Daniel Ellsberg died of pancreatic cancer in California at the age of 92. Henry Kissinger called the whistleblower “the most dangerous man in America.”
Daniel Ellsberg hails from Great Depression Chicago. When he was five, his father, a construction engineer, moved to Detroit with the family — including his younger sister Gloria — to build factory halls for Ford. His mother puts the boy to the piano for hours every day, wanting to mold him into a concert artist. Daniel appears curious and curious, and somewhat private. There are no brief flirtations in bowling, shooting and football.
Crying for an hour
Polibus receives a scholarship to a leading private school. When he was fourteen, his father fell asleep in the car during a family trip. The mother and daughter did not survive the accident. Despite his father’s opposition – until his wife Christian Science Converted Jews – Daniel is hospitalized in a coma. He escapes with a broken leg.
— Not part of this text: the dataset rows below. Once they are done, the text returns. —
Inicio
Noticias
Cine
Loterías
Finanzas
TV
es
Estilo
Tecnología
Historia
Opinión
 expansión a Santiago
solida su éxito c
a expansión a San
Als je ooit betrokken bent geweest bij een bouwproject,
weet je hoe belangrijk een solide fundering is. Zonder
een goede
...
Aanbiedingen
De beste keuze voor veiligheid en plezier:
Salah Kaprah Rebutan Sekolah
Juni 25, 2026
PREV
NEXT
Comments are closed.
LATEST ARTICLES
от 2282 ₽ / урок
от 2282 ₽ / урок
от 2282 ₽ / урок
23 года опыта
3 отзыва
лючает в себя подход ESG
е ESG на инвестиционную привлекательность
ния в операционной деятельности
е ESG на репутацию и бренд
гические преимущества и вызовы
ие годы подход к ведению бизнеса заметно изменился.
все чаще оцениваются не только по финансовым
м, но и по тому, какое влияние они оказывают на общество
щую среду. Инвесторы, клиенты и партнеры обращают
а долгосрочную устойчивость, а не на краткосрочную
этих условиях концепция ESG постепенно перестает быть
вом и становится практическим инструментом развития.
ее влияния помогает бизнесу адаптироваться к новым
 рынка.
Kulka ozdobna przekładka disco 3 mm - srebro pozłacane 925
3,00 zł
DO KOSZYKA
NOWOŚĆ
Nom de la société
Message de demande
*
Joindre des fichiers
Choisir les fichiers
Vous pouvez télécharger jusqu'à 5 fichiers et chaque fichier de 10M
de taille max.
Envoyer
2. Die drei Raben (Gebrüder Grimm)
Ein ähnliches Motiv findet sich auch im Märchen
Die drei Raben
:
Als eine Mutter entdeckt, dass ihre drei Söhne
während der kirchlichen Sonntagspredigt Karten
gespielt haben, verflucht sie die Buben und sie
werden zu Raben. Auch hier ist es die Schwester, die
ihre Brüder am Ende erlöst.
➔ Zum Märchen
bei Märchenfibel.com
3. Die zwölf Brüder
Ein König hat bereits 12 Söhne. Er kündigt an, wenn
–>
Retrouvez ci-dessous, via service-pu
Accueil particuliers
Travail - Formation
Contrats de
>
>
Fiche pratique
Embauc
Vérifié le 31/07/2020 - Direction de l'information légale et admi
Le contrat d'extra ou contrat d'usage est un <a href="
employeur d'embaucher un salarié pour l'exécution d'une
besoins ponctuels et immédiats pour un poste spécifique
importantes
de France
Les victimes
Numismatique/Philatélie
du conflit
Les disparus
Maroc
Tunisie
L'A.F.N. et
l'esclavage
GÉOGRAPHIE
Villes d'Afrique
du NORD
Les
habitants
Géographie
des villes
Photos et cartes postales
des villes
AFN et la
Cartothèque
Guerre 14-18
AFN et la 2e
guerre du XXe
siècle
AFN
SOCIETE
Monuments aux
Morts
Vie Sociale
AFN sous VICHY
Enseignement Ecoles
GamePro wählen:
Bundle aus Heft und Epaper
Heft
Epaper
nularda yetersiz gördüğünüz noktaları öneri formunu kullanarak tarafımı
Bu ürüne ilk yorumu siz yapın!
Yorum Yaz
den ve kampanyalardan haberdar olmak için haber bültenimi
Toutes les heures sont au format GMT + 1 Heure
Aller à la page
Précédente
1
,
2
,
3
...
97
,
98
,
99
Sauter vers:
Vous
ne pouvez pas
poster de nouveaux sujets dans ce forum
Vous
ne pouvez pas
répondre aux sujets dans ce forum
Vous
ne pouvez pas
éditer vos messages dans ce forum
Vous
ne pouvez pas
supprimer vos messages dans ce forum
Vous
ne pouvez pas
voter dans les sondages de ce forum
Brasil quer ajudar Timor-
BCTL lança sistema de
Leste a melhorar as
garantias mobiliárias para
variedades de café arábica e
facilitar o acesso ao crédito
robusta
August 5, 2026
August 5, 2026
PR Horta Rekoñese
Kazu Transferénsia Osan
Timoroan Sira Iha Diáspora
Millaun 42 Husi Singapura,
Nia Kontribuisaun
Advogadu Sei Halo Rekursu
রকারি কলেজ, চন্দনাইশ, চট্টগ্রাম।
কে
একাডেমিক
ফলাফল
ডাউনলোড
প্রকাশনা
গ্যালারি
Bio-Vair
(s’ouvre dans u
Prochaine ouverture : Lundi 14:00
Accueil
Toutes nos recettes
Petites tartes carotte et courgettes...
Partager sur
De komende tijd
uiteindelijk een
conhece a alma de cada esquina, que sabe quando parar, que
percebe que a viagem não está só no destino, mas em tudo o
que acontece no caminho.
No more piano, but the boy gets a scholarship to Harvard to study economics. He starts there with a literary magazine, but suddenly enlists in the navy. A lieutenant retires after three years. Ellsberg works as an analyst at Rand Corporation, a think tank and extension of the defense industry. At the same time, he is pursuing his PhD at Harvard. There he brings Ellsberg paradox, People always prefer a solution with obvious risks to outcomes with unpredictable threats, even if it turns out for the better.
Lies and imagination determine war.
Security snatches Ellsberg from Rand and puts him in Saigon for two years. His statements led to the bombing of North Vietnam. But his statements about the hopelessness of the war fell flat in Washington. Three years later he returned with Rand. Many illusions are poor, but one realization is rich: lies and fantasy determine the policy of war, not facts.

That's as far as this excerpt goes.